Task item →
Retype the line where "Firebase AI Logic" appears and each line that follows it down to the last line of the records below. Leave the pictures out.

Supplied entries →
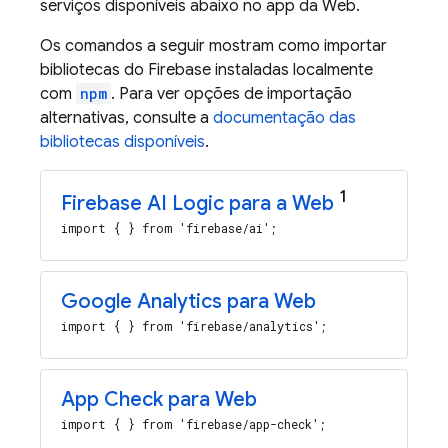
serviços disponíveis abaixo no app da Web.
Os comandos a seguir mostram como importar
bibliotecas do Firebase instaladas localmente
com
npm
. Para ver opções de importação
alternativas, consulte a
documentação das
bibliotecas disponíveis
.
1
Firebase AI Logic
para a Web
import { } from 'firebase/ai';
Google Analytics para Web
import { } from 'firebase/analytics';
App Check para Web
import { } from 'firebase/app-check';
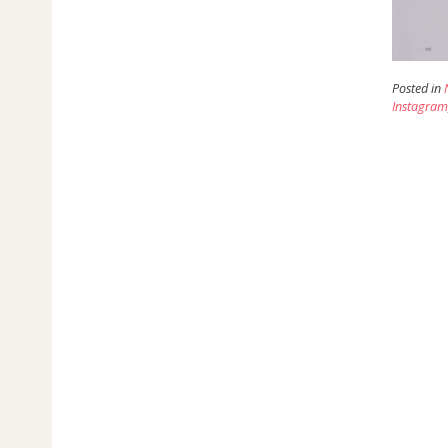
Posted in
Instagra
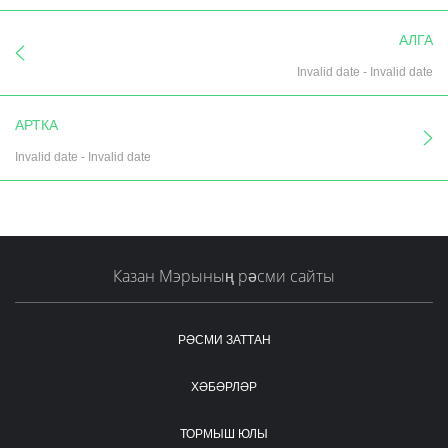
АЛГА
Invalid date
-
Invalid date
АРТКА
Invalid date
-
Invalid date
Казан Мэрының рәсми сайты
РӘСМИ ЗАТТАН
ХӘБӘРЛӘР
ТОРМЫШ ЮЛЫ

Output for this task →
Firebase AI Logic
para a Web
import { } from 'firebase/ai';
Google Analytics para Web
import { } from 'firebase/analytics';
App Check para Web
import { } from 'firebase/app-check';
Posted in
Instagra
АЛГА
Invalid date
-
Invalid date
АРТКА
Invalid date
-
Invalid date
Казан Мэрының рәсми сайты
РӘСМИ ЗАТТАН
ХӘБӘРЛӘР
ТОРМЫШ ЮЛЫ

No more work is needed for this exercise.